Viterbo – I controlli dei carabinieri
Il punto di partenza sono quindi i controlli. “Anche con semplici accorgimenti, come una pattuglia che cammina per le vie della città. Lasciare la macchina e farci una passeggiata a piedi, per incontrare le persone e incrociarne lo sguardo. Soprattutto nei posti un po’ più critici per dire ‘noi ci siamo, siamo qui’.”. Una risposta concreta a quella sensazione di mancata sicurezza che i cittadini, dopo gli ultimi accadimenti possono avere, e per evitare che i ragazzini possano avere l’impressione di poter fare ciò che vogliono, indisturbati.
Accanto ai servizi dei carabinieri e delle forze dell’ordine, poi la sensibilizzazione e il confronto nelle scuole e nelle realtà frequentate dai giovani. “Si tratta un impegno sul lungo periodo, che ha bisogno di costanza e perseveranza, ma che può dare i suoi frutti in futuro” spiega.
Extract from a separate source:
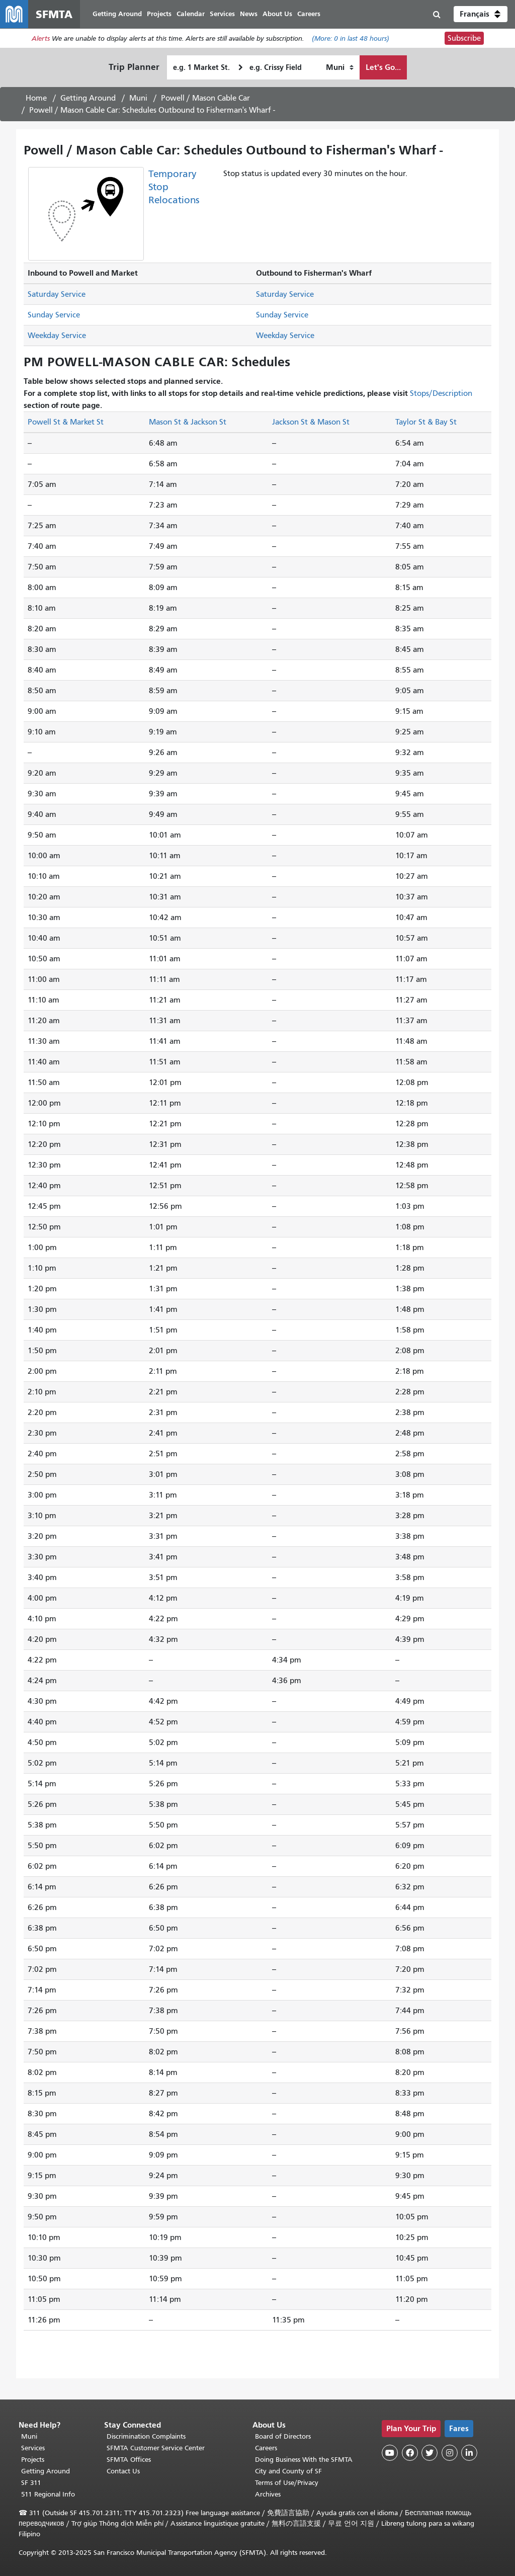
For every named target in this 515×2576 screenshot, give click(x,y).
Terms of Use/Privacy (286, 2482)
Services (33, 2448)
E quando si parla di sensibilizzazione non si fa riferimento ai soli episodi di violenza fisica e aggressioni. Ma anche a comportamenti che potrebbero rappresentare un potenziale pericolo per la società. L’ultimo allarme, nello specifico, riguarda alcuni giovani che si “divertirebbero” a sparare razzi di segnalazione – come quelli che si usano su barche ed aerei -, tra via Marconi e piazza del Teatro in centro e nell’immediata periferia, tra lo stadio della Palazzina e il Pilastro.
Viterbo – Un razzo sopra lo stadio
“Bisogna contenere i comportamenti “eccessivi” per evitare che ognuno creda di poter fare ciò che vuole e di poter fare sempre peggio. Però criminalizzare tali azioni non è la strada giusta – conclude -. Bisogna incontrarli questi ragazzi. Sia nelle scuole, ma anche per la strada. Per questo io chiedo ai miei carabinieri, sia più giovani che meno giovani, di avere con loro un approccio più empatico. La repressione non è la soluzione, ma occorre far capire che ci si può divertire senza che la situazione diventi pericolosa per gli altri”.